A year later, in fifth grade English class, we were assigned a book for class reading. That is to say, our teacher read the book’s entirety to us aloud during class. I hid my eyes from the paragraphs about lice.

In China, they eat flied lice, was how one line of the book went. The character pulled at the corners of his eyelids when he said this.

The fifth grade English teacher had read it aloud to us, and howled. We children stared at her blankly.

Does anyone get it? she asked, her smile faltering. We looked at one another, and slowly shook our heads no.

No one gets it? she sighed. She held the sentence in place with her thumb, and closed the book around it.

When my aunt returned to the school to apologize to my fourth grade English teacher, a day or two after my head had been cured, the teacher told her this: The twins had it last week.

Not the twins!

The English teacher’s daughters, twin girls, were almost perfectly identical, with straight pearls of baby teeth that had tiny spaces between. Their hair was blonde almost to perfect white albinism. It curled from their hairlines and fell in perfectly circular yellow-white ringlets on their tiny, matching round shoulders. Their arms were golden with athleticism. They had the loveliest clothes in the entire elementary school — except for one horrible muumuu with tropical print, which they shared — though the twins were much too young, any observer felt, for their tight acid-wash denim, their belt buckles, their boots. The twins had shy drawls, with perfectly mastered inflection. The twins were perfect miniatures of their mother. The twins were beloved.

Not the twins!

I’m not sure where they caught it, the fourth grade English teacher said lightly. Kids play. They catch these things from each other.

She turned to eye me.

My aunt shrugged, her apology wilting under the English teacher’s reassurance.

In the fourth grade, I received two Ns in the same six-week period. On a report card, each class’s average would be followed by two numbers: there was the letter average grade (A, B, C, F) and the conduct grade (E, A, N, O). N stood for “Needs Improvement.” I can’t remember what O meant, but it wasn’t for Outstanding. I don’t think I ever got an E.

My aunt was beside herself. Two Ns? Two Ns? she asked me.

I knew I’d get one, I explained. I don’t know why I got two. I could explain nothing.

The first N, fine, my homeroom teacher and I had met and settled on. Each sentence spoken in class, “out of turn,” resulted in a single infraction for that day of the week. A prominently displayed sheet of posterboard, which nearly consumed one classroom wall, visually charted us students’ progress into the bowels of delinquency. It took one infraction per day to move entirely into the red.

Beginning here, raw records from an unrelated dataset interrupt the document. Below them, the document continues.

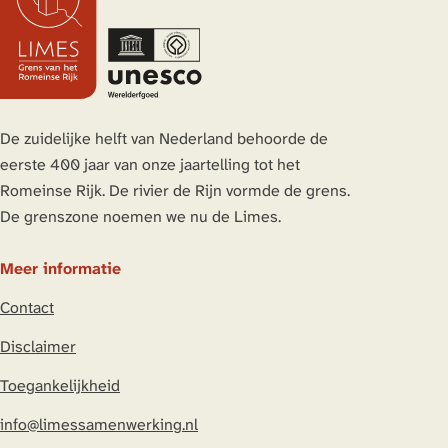
&
r
r
g
r
r
P
d
p
e
p
d
a
e
a
p
a
e
n
v
g
a
g
v
n
o
i
g
i
o
De zuidelijke helft van Nederland behoorde de
e
r
n
i
n
l
eerste 400 jaar van onze jaartelling tot het
n
i
a
n
a
g
Romeinse Rijk. De rivier de Rijn vormde de grens.
b
g
a
e
De grenszone noemen we nu de Limes.
a
e
n
k
p
d
Meer informatie
k
a
e
e
Contact
g
p
r
i
a
Disclaimer
i
n
g
j
Toegankelijkheid
a
i
D
n
info@limessamenwerking.nl
e
a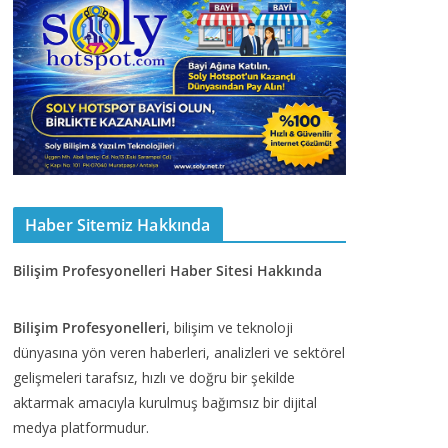
Haber Sitemiz Hakkında
Bilişim Profesyonelleri Haber Sitesi Hakkında
Bilişim Profesyonelleri
, bilişim ve teknoloji
dünyasına yön veren haberleri, analizleri ve sektörel
gelişmeleri tarafsız, hızlı ve doğru bir şekilde
aktarmak amacıyla kurulmuş bağımsız bir dijital
medya platformudur.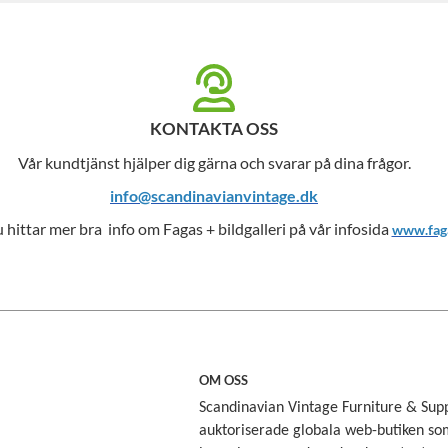
KONTAKTA OSS
Vår kundtjänst hjälper dig gärna och svarar på dina frågor.
info@scandinavianvintage.dk
u hittar mer bra info om Fagas + bildgalleri på vår infosida
www.faga
OM OSS
Scandinavian Vintage Furniture & Sup
auktoriserade globala web-butiken som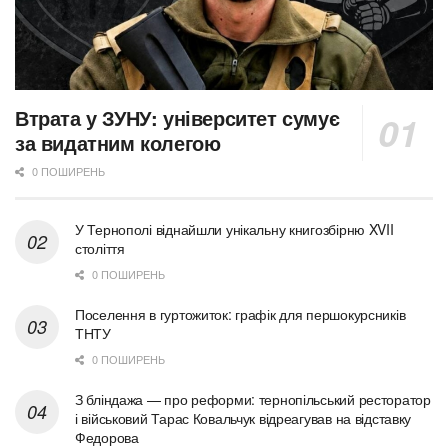
Втрата у ЗУНУ: університет сумує
за видатним колегою
0 ПОШИРЕНЬ
У Тернополі віднайшли унікальну книгозбірню XVII
століття
0 ПОШИРЕНЬ
Поселення в гуртожиток: графік для першокурсників
ТНТУ
0 ПОШИРЕНЬ
З бліндажа — про реформи: тернопільський ресторатор
і військовий Тарас Ковальчук відреагував на відставку
Федорова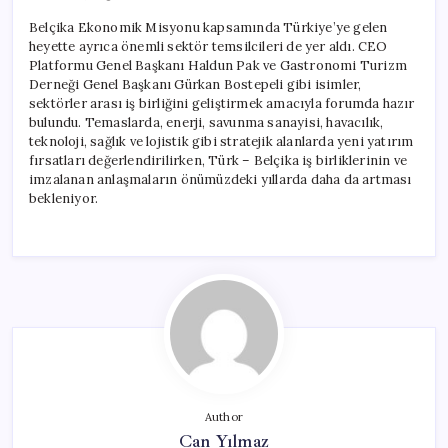
Belçika Ekonomik Misyonu kapsamında Türkiye’ye gelen
heyette ayrıca önemli sektör temsilcileri de yer aldı. CEO
Platformu Genel Başkanı Haldun Pak ve Gastronomi Turizm
Derneği Genel Başkanı Gürkan Bostepeli gibi isimler,
sektörler arası iş birliğini geliştirmek amacıyla forumda hazır
bulundu. Temaslarda, enerji, savunma sanayisi, havacılık,
teknoloji, sağlık ve lojistik gibi stratejik alanlarda yeni yatırım
fırsatları değerlendirilirken, Türk – Belçika iş birliklerinin ve
imzalanan anlaşmaların önümüzdeki yıllarda daha da artması
bekleniyor.
Author
Can Yılmaz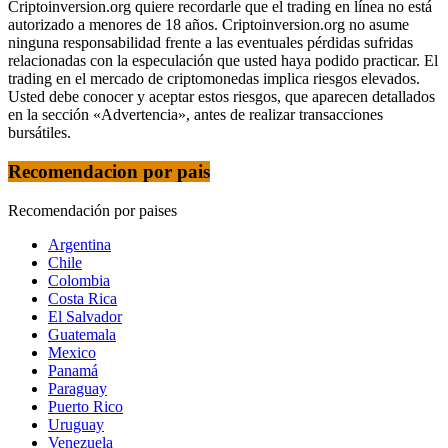
Criptoinversion.org quiere recordarle que el trading en línea no está
autorizado a menores de 18 años. Criptoinversion.org no asume
ninguna responsabilidad frente a las eventuales pérdidas sufridas
relacionadas con la especulación que usted haya podido practicar. El
trading en el mercado de criptomonedas implica riesgos elevados.
Usted debe conocer y aceptar estos riesgos, que aparecen detallados
en la sección «Advertencia», antes de realizar transacciones
bursátiles.
Recomendacion por pais
Recomendación por paises
Argentina
Chile
Colombia
Costa Rica
El Salvador
Guatemala
Mexico
Panamá
Paraguay
Puerto Rico
Uruguay
Venezuela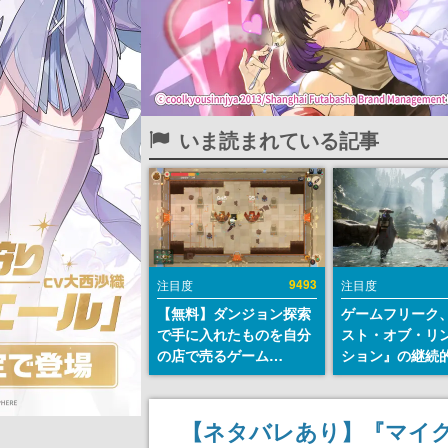
いま読まれている記事
9493
注目度
注目度
【無料】ダンジョン探索
ゲームフリーク
で手に入れたものを自分
スト・オブ・リ
の店で売るゲーム
ション』の継続
『Moonlighter』が
デ方針を表明。
Steamにて無料配布中！
からの意見を真
続編『Moonlighter 2』
止めて対応へ。
【ネタバレあり】『マイクラ
の9月2日正式リリースを
チは約1週間以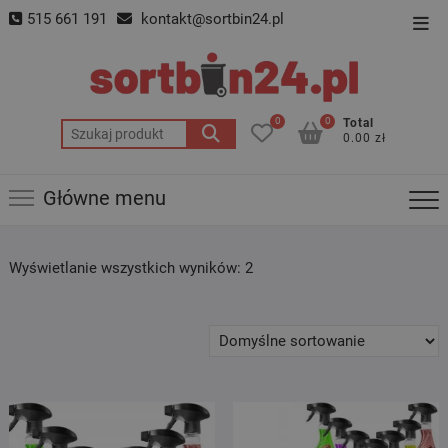
Skip
515 661 191
kontakt@sortbin24.pl
Top
to
Men
content
0
0
Total
Szukaj:
0.00 zł
Główne menu
Wyświetlanie wszystkich wyników: 2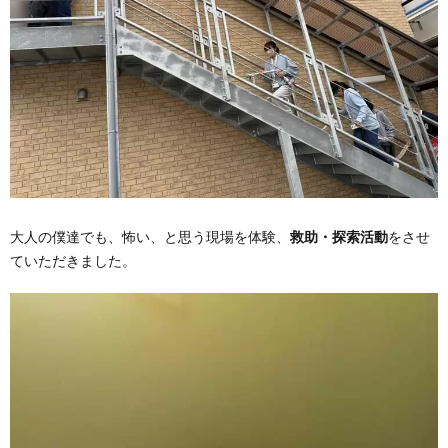
大人の僕達でも、怖い、と思う現場を体験、
救助・探索活動
をさせ
ていただきました。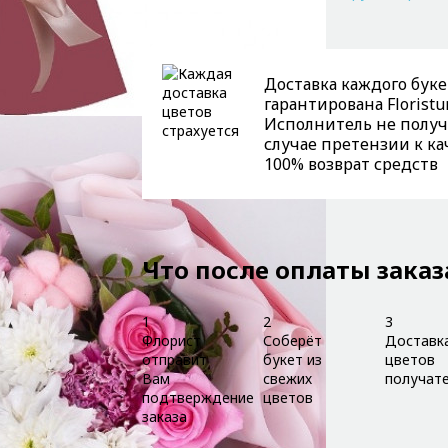
Доставка каждого буке
гарантирована Floristu
Исполнитель не получи
случае претензии к ка
100% возврат средств
Что после оплаты заказ
1
2
3
Флорист
Соберёт
Доставк
отправит
букет из
цветов
Вам
свежих
получат
подтверждение
цветов
заказа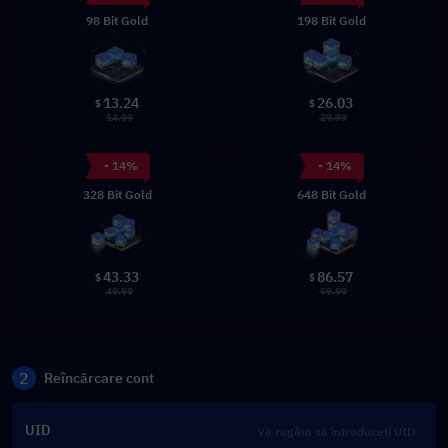
98 Bit Gold
198 Bit Gold
13.24
26.03
$
$
14.99
29.99
- 14%
- 14%
328 Bit Gold
648 Bit Gold
43.33
86.57
$
$
49.99
99.99
2
Reîncărcare cont
UID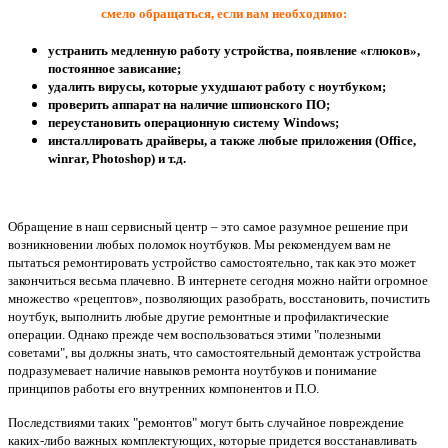
смело обращаться, если вам необходимо:
устранить медленную работу устройства, появление «глюков»,
постоянное зависание;
удалить вирусы, которые ухудшают работу с ноутбуком;
проверить аппарат на наличие шпионского ПО;
переустановить операционную систему Windows;
инсталлировать драйверы, а также любые приложения (Office,
winrar, Photoshop) и т.д.
Обращение в наш сервисный центр – это самое разумное решение при
возникновении любых поломок ноутбуков. Мы рекомендуем вам не
пытаться ремонтировать устройство самостоятельно, так как это может
закончиться весьма плачевно. В интернете сегодня можно найти огромное
множество «рецептов», позволяющих разобрать, восстановить, почистить
ноутбук, выполнить любые другие ремонтные и профилактические
операции. Однако прежде чем воспользоваться этими "полезными
советами", вы должны знать, что самостоятельный демонтаж устройства
подразумевает наличие навыков ремонта ноутбуков и понимание
принципов работы его внутренних компонентов и П.О.
Последствиями таких "ремонтов" могут быть случайное повреждение
каких-либо важных комплектующих, которые придется восстанавливать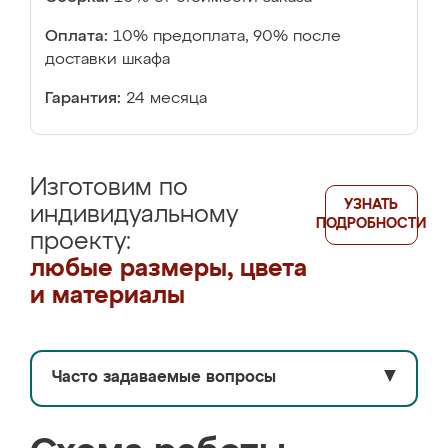
Оплата:
10% предоплата, 90% после
доставки шкафа
Гарантия:
24 месяца
Изготовим по
УЗНАТЬ
индивидуальному
ПОДРОБНОСТИ
проекту:
любые размеры, цвета
и материалы
Часто задаваемые вопросы
▼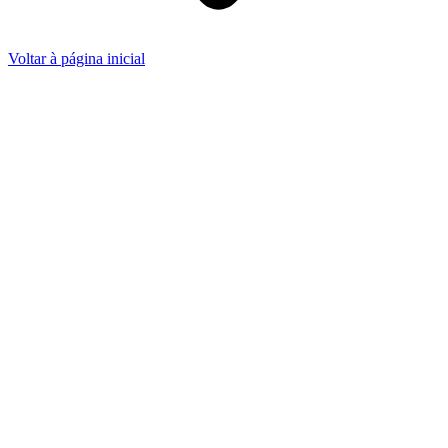
Voltar à página inicial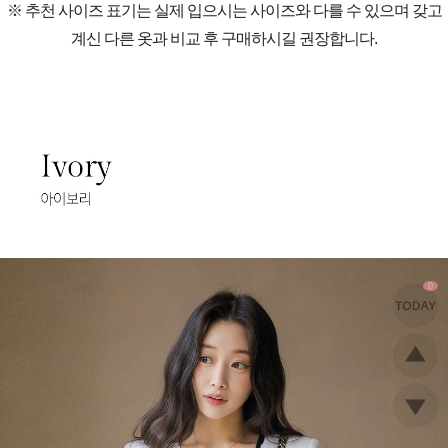
※ 추천 사이즈 표기는 실제 입으시는 사이즈와 다를 수 있으며 갖고
계신 다른 옷과 비교 후 구매하시길 권장합니다.
0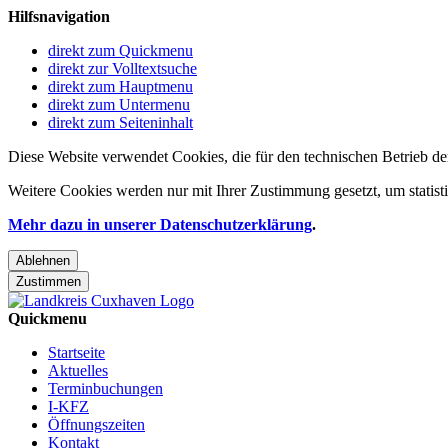
Hilfsnavigation
direkt zum Quickmenu
direkt zur Volltextsuche
direkt zum Hauptmenu
direkt zum Untermenu
direkt zum Seiteninhalt
Diese Website verwendet Cookies, die für den technischen Betrieb de
Weitere Cookies werden nur mit Ihrer Zustimmung gesetzt, um statis
Mehr dazu in unserer Datenschutzerklärung
.
Ablehnen
Zustimmen
Quickmenu
Startseite
Aktuelles
Terminbuchungen
I-KFZ
Öffnungszeiten
Kontakt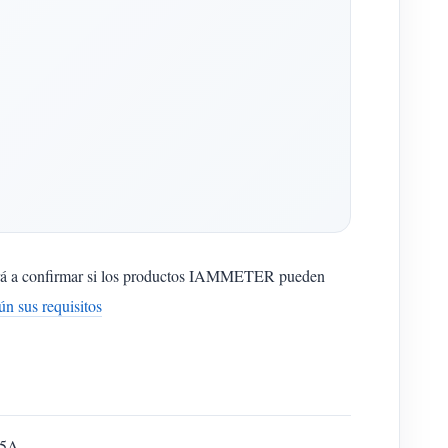
udará a confirmar si los productos IAMMETER pueden
n sus requisitos
 5A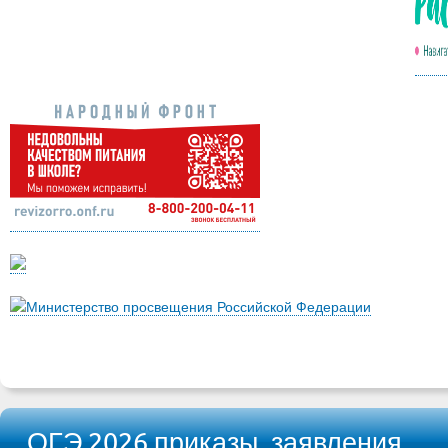
Министерство просвещения Российской Федерации
ОГЭ 2026 приказы, заявления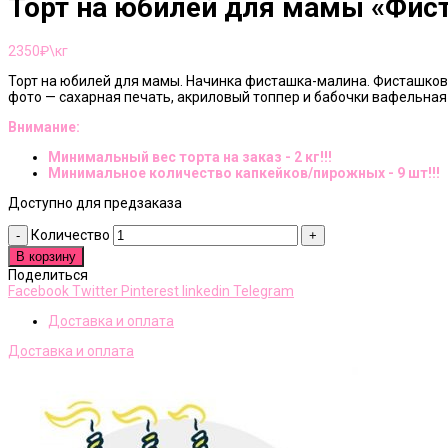
Торт на юбилей для мамы «Фис
2350
₽\кг
Торт на юбилей для мамы. Начинка фисташка-малина. Фисташковы
фото — сахарная печать, акриловый топпер и бабочки вафельная
Внимание:
Минимальный вес торта на заказ - 2 кг!!!
Минимальное количество капкейков/пирожных - 9 шт!!!
Доступно для предзаказа
Количество
В корзину
Поделиться
Facebook
Twitter
Pinterest
linkedin
Telegram
Доставка и оплата
Доставка и оплата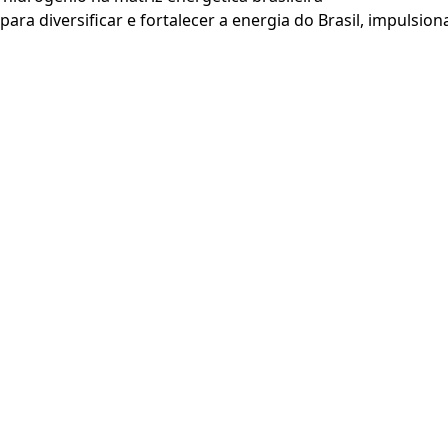
ara diversificar e fortalecer a energia do Brasil, impulsi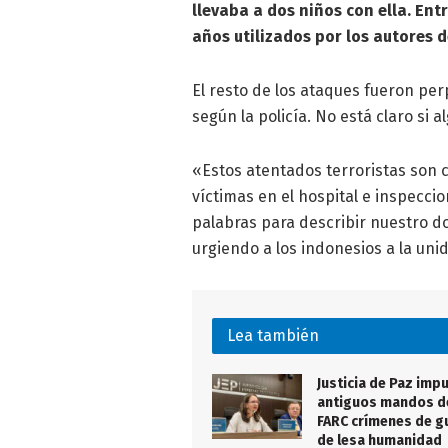
llevaba a dos niños con ella. Ent
años utilizados por los autores d
El resto de los ataques fueron per
según la policía. No está claro si a
«Estos atentados terroristas son c
víctimas en el hospital e inspecci
palabras para describir nuestro do
urgiendo a los indonesios a la uni
Lea también
Justicia de Paz impu
antiguos mandos de
FARC crímenes de g
de lesa humanidad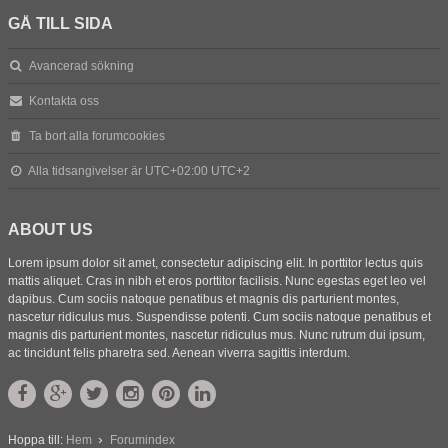
GÅ TILL SIDA
Avancerad sökning
Kontakta oss
Ta bort alla forumcookies
Alla tidsangivelser är UTC+02:00 UTC+2
ABOUT US
Lorem ipsum dolor sit amet, consectetur adipiscing elit. In porttitor lectus quis
mattis aliquet. Cras in nibh et eros porttitor facilisis. Nunc egestas eget leo vel
dapibus. Cum sociis natoque penatibus et magnis dis parturient montes,
nascetur ridiculus mus. Suspendisse potenti. Cum sociis natoque penatibus et
magnis dis parturient montes, nascetur ridiculus mus. Nunc rutrum dui ipsum,
ac tincidunt felis pharetra sed. Aenean viverra sagittis interdum.
Hoppa till:
Hem
Forumindex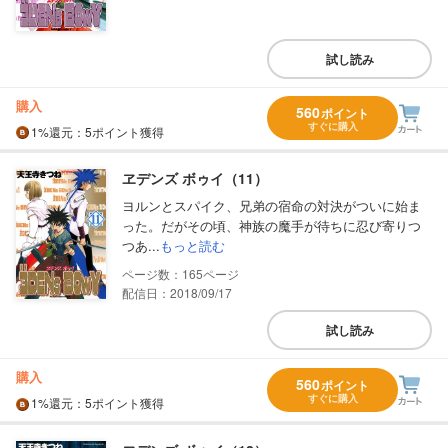
試し読み
購入
560
ポイント
すぐに購入
1%
還元
：5ポイント獲得
ヱデンズ ボゥイ（11）
ヨルンとスパイク、兄弟の宿命の対決がついに始ま
った。だがその頃、神族の魔手が待ちに忍び寄りつ
つあ...
もっと読む
165
配信日：2018/09/17
試し読み
購入
560
ポイント
すぐに購入
1%
還元
：5ポイント獲得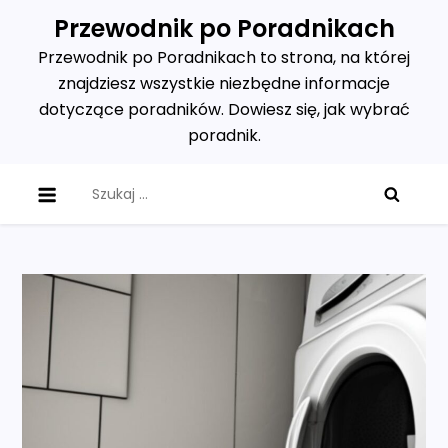
Skip
Przewodnik po Poradnikach
to
Przewodnik po Poradnikach to strona, na której
content
znajdziesz wszystkie niezbędne informacje
dotyczące poradników. Dowiesz się, jak wybrać
poradnik.
Szukaj: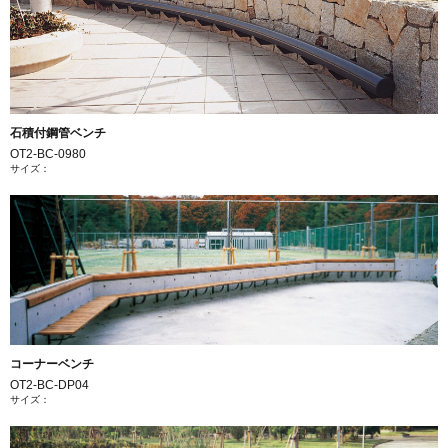
石積付鋼管ベンチ
OT2-BC-0980
サイズ：
コーナーベンチ
OT2-BC-DP04
サイズ：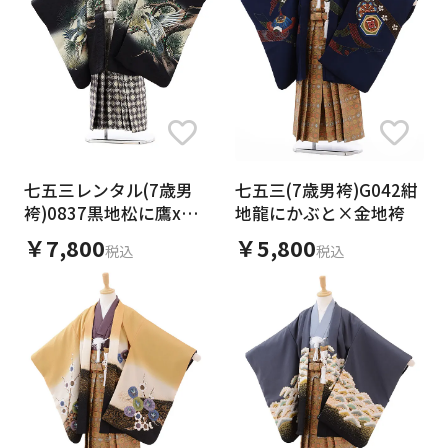
日付をリセット
ご利用される方
ご利用される対象の方を選択してください
七五三レンタル(7歳男
七五三(7歳男袴)G042紺
袴)0837黒地松に鷹xグ
地龍にかぶと×金地袴
レーゴールド袴
￥7,800
￥5,800
税込
税込
女性
男性
女の子
男の子
キャンセル
検索する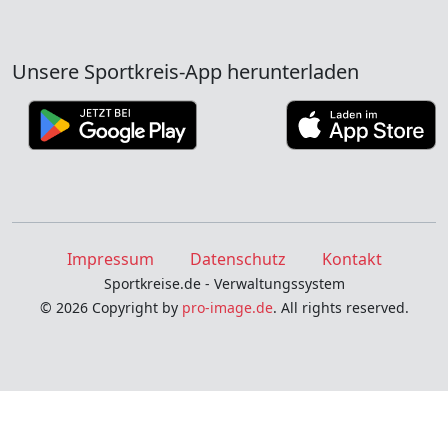
Unsere Sportkreis-App herunterladen
Impressum
Datenschutz
Kontakt
Sportkreise.de - Verwaltungssystem
© 2026 Copyright by
pro-image.de
. All rights reserved.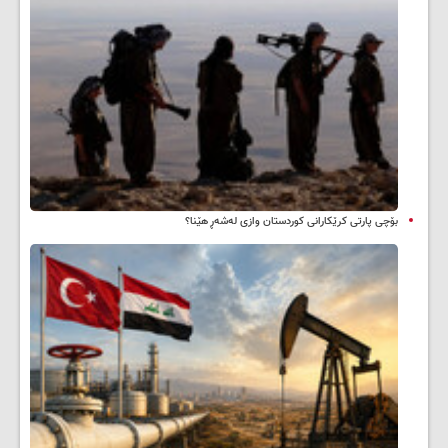
بۆچی پارتی کرێکارانی کوردستان وازی لەشەڕ هێنا؟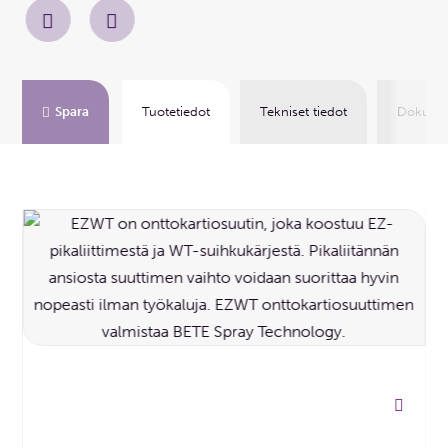
Spara
Tuotetiedot
Tekniset tiedot
Dokumen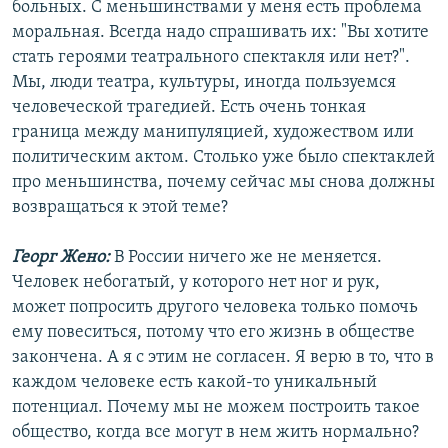
больных. С меньшинствами у меня есть проблема
моральная. Всегда надо спрашивать их: "Вы хотите
стать героями театрального спектакля или нет?".
Мы, люди театра, культуры, иногда пользуемся
человеческой трагедией. Есть очень тонкая
граница между манипуляцией, художеством или
политическим актом. Столько уже было спектаклей
про меньшинства, почему сейчас мы снова должны
возвращаться к этой теме?
Георг Жено:
В России ничего же не меняется.
Человек небогатый, у которого нет ног и рук,
может попросить другого человека только помочь
ему повеситься, потому что его жизнь в обществе
закончена. А я с этим не согласен. Я верю в то, что в
каждом человеке есть какой-то уникальный
потенциал. Почему мы не можем построить такое
общество, когда все могут в нем жить нормально?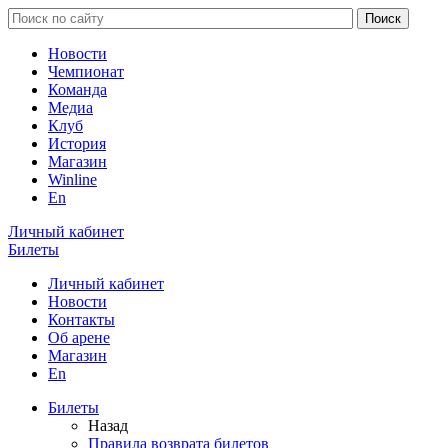
Новости
Чемпионат
Команда
Медиа
Клуб
История
Магазин
Winline
En
Личный кабинет
Билеты
Личный кабинет
Новости
Контакты
Об арене
Магазин
En
Билеты
Назад
Правила возврата билетов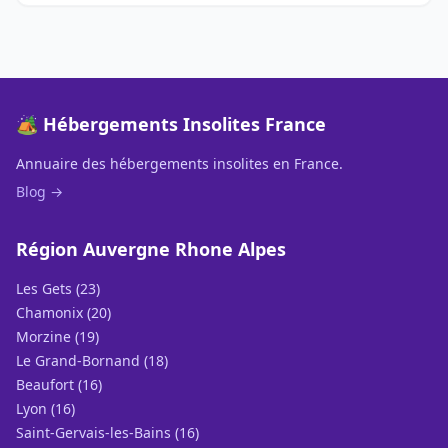
🏕️ Hébergements Insolites France
Annuaire des hébergements insolites en France.
Blog →
Région Auvergne Rhone Alpes
Les Gets (23)
Chamonix (20)
Morzine (19)
Le Grand-Bornand (18)
Beaufort (16)
Lyon (16)
Saint-Gervais-les-Bains (16)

I was a schoolyard victor, having successfully moved my cardboard coin down the velcro spectrum, from one end clear to the other, redder end — and with consistency! Nearly each and every week! I had been sent to the principal! More than once! One time, I was sent to the principal for having gotten into a fight! A physical fight! With the school librarian’s son! This, my homeroom teacher and I discussed congenially, was certainly grounds for one hard-earned N.

The second N! How could I have possibly captured myself an elusive, peripheral N? My mind reeled. How could any child, spending only a half hour in any class (other than homeroom) on alternating days, possibly net enough time in any one place to possibly earn herself an N?

My aunt appeared before the fourth grade teachers to ask.

I thought we’d all agreed, the fourth grade English teacher said meekly. Didn’t we all agree to give her Ns for this period?

The other teachers shook their heads.

I said I’d give her an N? my homeroom teacher offered.

Well, the fourth grade English teacher said, turning to face my aunt, I thought we were agreed.

Much later, when I was driving a car, I scratched my head thoughtfully.

Gabriel, I said to my passenger. Here’s something horrible. When I was a kid, I caught lice. Maybe from the twins.

Gabriel looked at me. Who?

The twins. The coolest girls in school?

Ah, he said.

And sometimes, I said, scratching behind one ear, I worry that I never got rid of the lice. I worry that I have some sort of freaky adult super-lice.

Ew, Gabriel said. I don’t think so. You’d know.

I put on my turn signal. Would I? I asked him.

I’ve always loved how Gabriel is able to recoil in a very polite way.